◆ About this exercise ◆
For this exercise, output the line containing "Task: Click on the Home [menuitem]" and all lines after it to the end of the records, exactly, with no other content.

◆ Extracted information ◆
........

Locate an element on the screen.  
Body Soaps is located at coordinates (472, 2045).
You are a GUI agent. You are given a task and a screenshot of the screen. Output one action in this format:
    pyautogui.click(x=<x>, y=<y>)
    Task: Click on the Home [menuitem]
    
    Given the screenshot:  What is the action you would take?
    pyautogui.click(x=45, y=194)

........

◆ Answer to this problem ◆
    Task: Click on the Home [menuitem]
    
    Given the screenshot:  What is the action you would take?
    pyautogui.click(x=45, y=194)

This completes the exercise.